Preface to the third edition

Revisions for the third edition have updated certain key sections, including those dealing with the 1848 revolutions, nationalism, religion, social engineering and modernism. The bibliography has been brought up to date. The argument has also been clarified at various points. The biographical dictionary of major figures has been replaced by three other items for easy reference: a chronology of events from 1799 to 1914, genealogical tables of dynasties of the main ruling houses, and a table of chief ministers in the major states.

R. N. G.
Oxford
July 2002

Contents

In the Essay on the Principle of Population, first published in 1798 and substantially revised in 1803, Thomas Robert Malthus, a Surrey curate and Fellow of Jesus College, Cambridge, issued a gloomy forecast for the nineteenth century. Population, he argued, had a constant tendency to increase geometrically, doubling in size every twenty-five years. But the resources necessary to sustain that increase could be multiplied only arithmetically, adding only a fixed amount every year. Individuals had therefore to impose a preventive check on the natural growth of the population by postponing marriage until they were in a position to maintain a family, and to abstain from sex in the meantime. If they did not, the population would be reduced to the level that resources could maintain by means of positive checks in the shape of war, famine, disease, and the fourth Rider of the Apocalypse who would always be with them, death.

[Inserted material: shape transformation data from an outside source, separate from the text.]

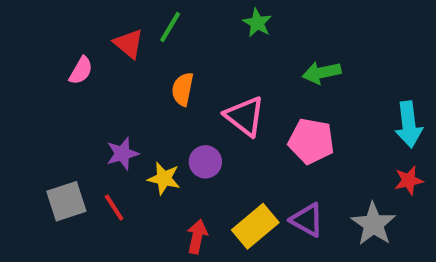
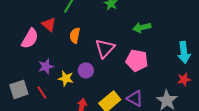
red triangle: (129, 44) -> (49, 24), moved
pink semicircle: (81, 71) -> (30, 38), moved, size x1.5
pink triangle: (245, 116) -> (105, 48), turned 35

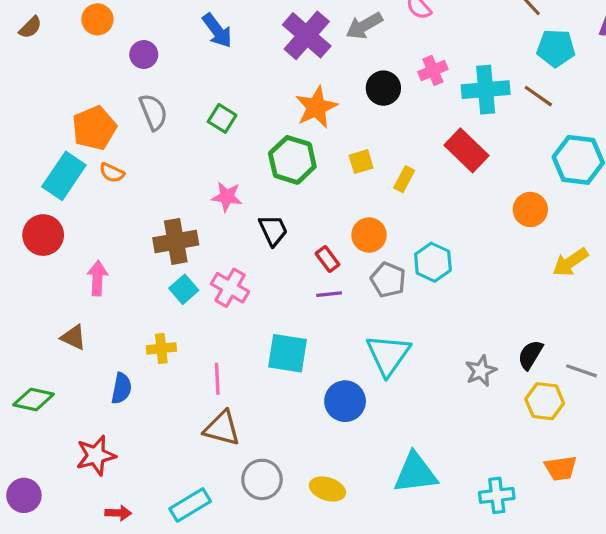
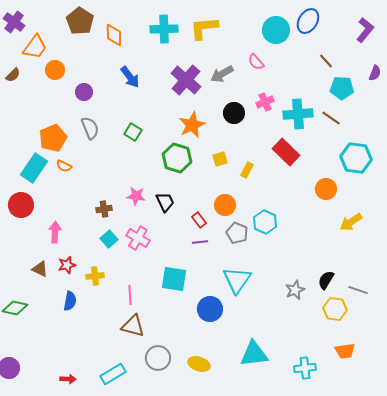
pink star: (227, 197) -> (136, 196), moved
brown cross: (176, 241) -> (104, 209), size x0.6
red star: (96, 455) -> (67, 265), moved, size x0.7

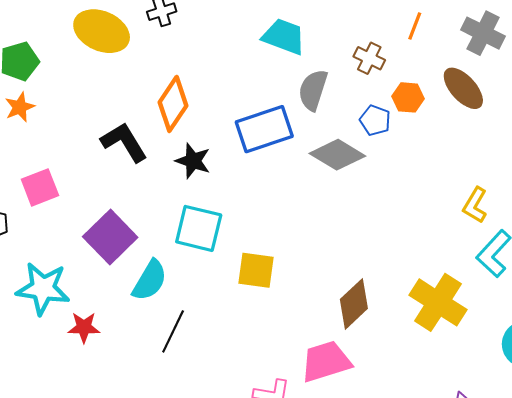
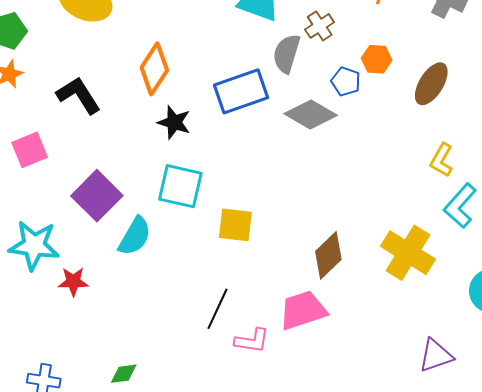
brown cross: (369, 58) -> (320, 26), moved, turned 32
brown ellipse: (463, 88) -> (431, 84), moved, turned 75
black L-shape: (124, 142) -> (79, 95), moved
black line: (173, 331) -> (218, 309), moved

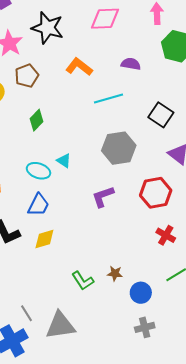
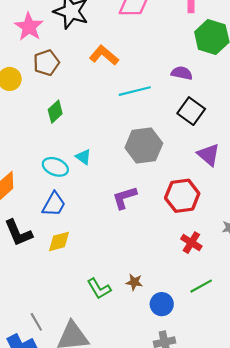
purple semicircle: (131, 64) -> (182, 73), moved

As an analysis of conditions prevailing at the end of the eighteenth century, Malthuss study was remarkably shrewd. The population of Europe had been growing rapidly since about 1750. But closer inspection shows that the rate of growth was not the same in all countries, and the growth-rates before and after 1800 often varied considerably. The population of Spain and Portugal grew steadily between 1750 and 1800, and that of Ireland and Hungary increased dramatically. But in all four cases the growth-rate declined after 1800. In the Scandinavian countries a moderate growth-rate before 1800 improved to a good growth-rate after 1800. The performance of France was disappointing. The increase in her growth-rate was only marginal. Most remarkable, however, was the achievement of England, Wales, and Scotland, where the growth-rate doubled after 1800.